You haven’t read the question carefully, Sotos. The first quotation comes from the Septuagint, of the 3rd-2nd century BCE. The second comes from the Gospel of John, of about AD 100. However, both forms belong to Koine Greek.


----------



## rushalaim

sotos said:


> The two forms are probably taken from different manuscripts. You have to look up in the academic bibliography to find which is from which.

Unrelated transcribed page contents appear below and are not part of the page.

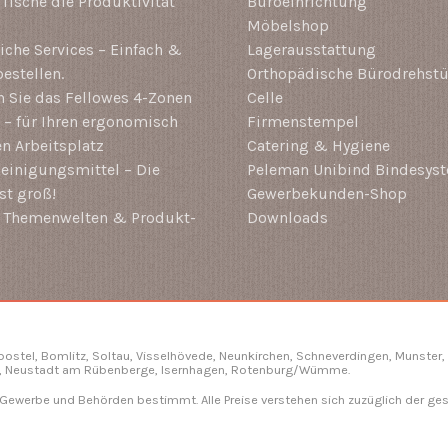
-Tische die Produktivität
Büroeinrichtung
Möbelshop
che Services – Einfach &
Lagerausstattung
estellen.
Orthopädische Bürodrehstü
 Sie das Fellowes 4-Zonen
Celle
– für Ihren ergonomisch
Firmenstempel
en Arbeitsplatz
Catering & Hygiene
einigungsmittel – Die
Peleman Unibind Bindesys
st groß!
Gewerbekunden-Shop
i Themenwelten & Produkt-
Downloads
gbostel, Bomlitz,
Soltau
, Visselhövede, Neunkirchen,
Schneverdingen
, Munster,
, Neustadt am Rübenberge, Isernhagen,
Rotenburg/Wümme
.
, Gewerbe und Behörden bestimmt. Alle Preise verstehen sich zuzüglich der ge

The earliest full manuscript is the Codex Vaticanus what writes: 
(Exodus 12.10) ΚΑΙΟCΤΟΥΝΟΥ*CΥΝΤΡΙΨΕΤΑΙ*ΑΠΑΥΤΟΥ 
(John 19.36) ΟCΤΟΥΝΟΥ*CΥΝΤΡΙΒΗCΕΤΑΙ*ΑΥTΟΥ


----------



## Acestor

I guess the two important elements here are (1) which version of the scriptures the author of the Gospel of John was familiar with and (2) whether the author of the Gospel of John aimed at quoting it verbatim.


----------



## sotos

rushalaim said:


> The earliest full manuscript is the Codex Vaticanus what writes:
> (Exodus 12.10) ΚΑΙΟCΤΟΥΝΟΥ*CΥΝΤΡΙΨΕΤΑΙ*ΑΠΑΥΤΟΥ
> (John 19.36) ΟCΤΟΥΝΟΥ*CΥΝΤΡΙΒΗCΕΤΑΙ*ΑΥTΟΥ



Other, later, manuscripts with different orthography, may be copies of equally old originals, that have been lost.


----------